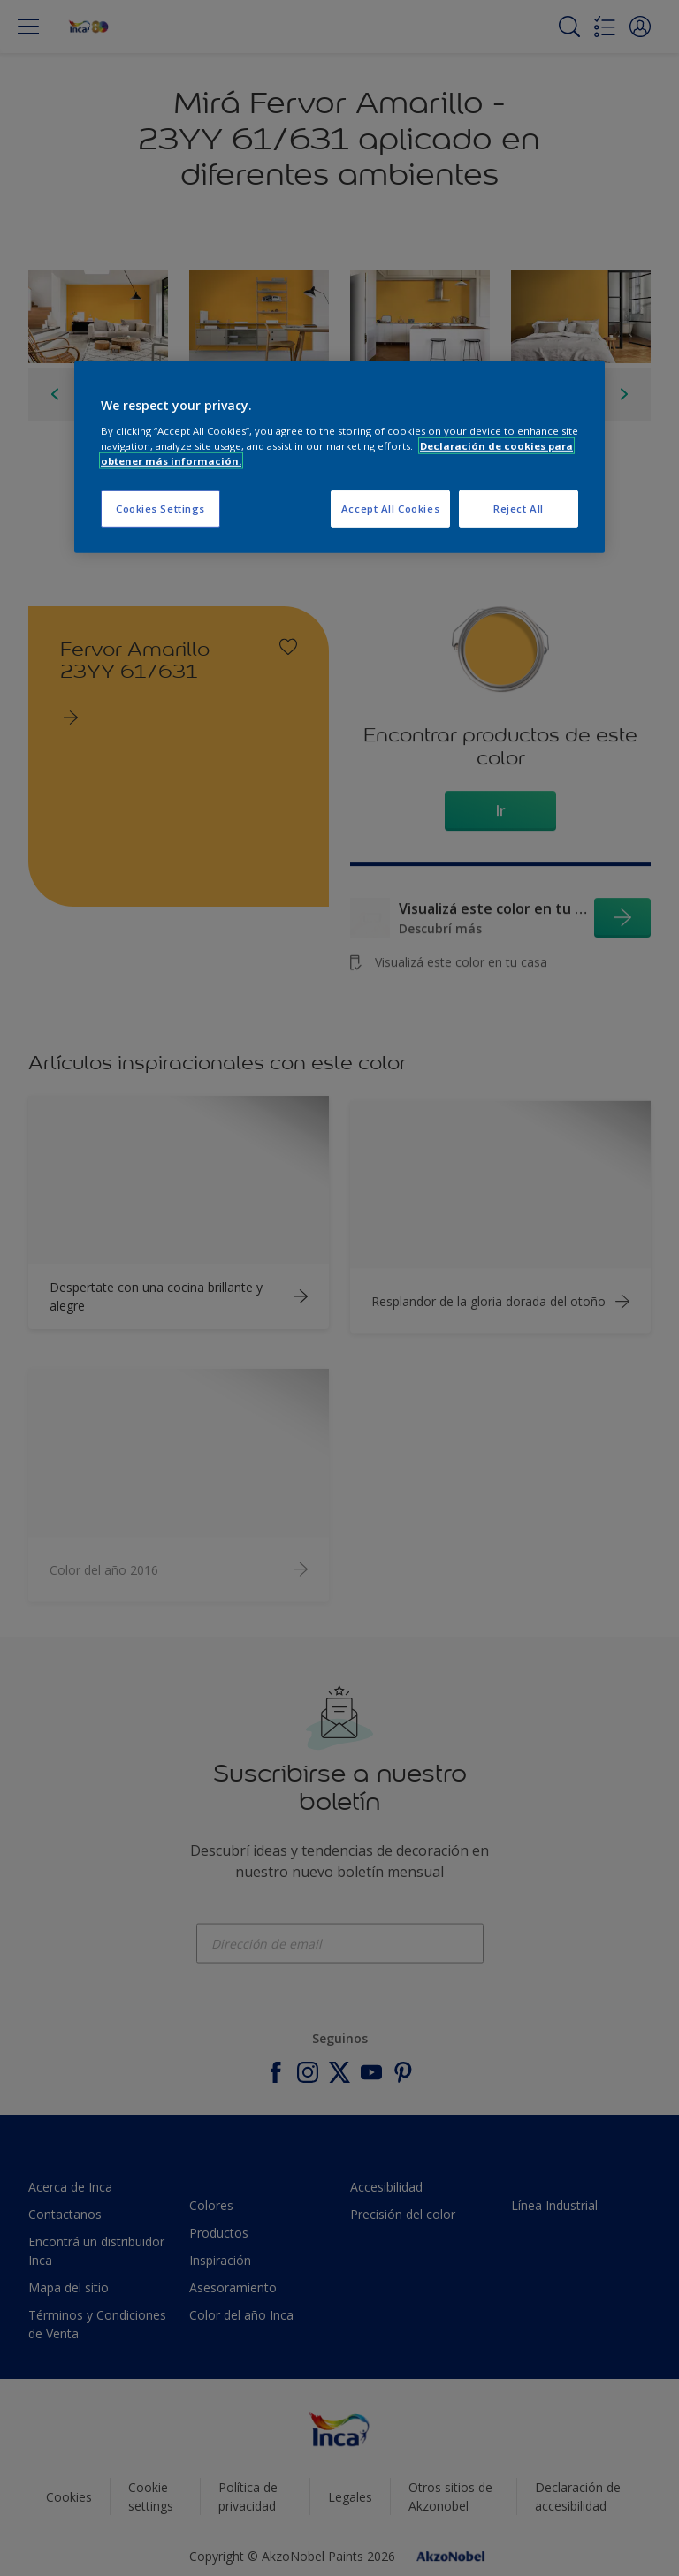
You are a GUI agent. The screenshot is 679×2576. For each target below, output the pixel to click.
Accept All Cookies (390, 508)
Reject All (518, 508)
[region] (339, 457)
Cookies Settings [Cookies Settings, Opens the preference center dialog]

* * *

» **BRIEF**:
Which lines of the entries above contain the string "Cookies"? Copy each one.

» **SOLUTION FOR THIS EXERCISE**:
Accept All Cookies (390, 508)
Cookies Settings [Cookies Settings, Opens the preference center dialog]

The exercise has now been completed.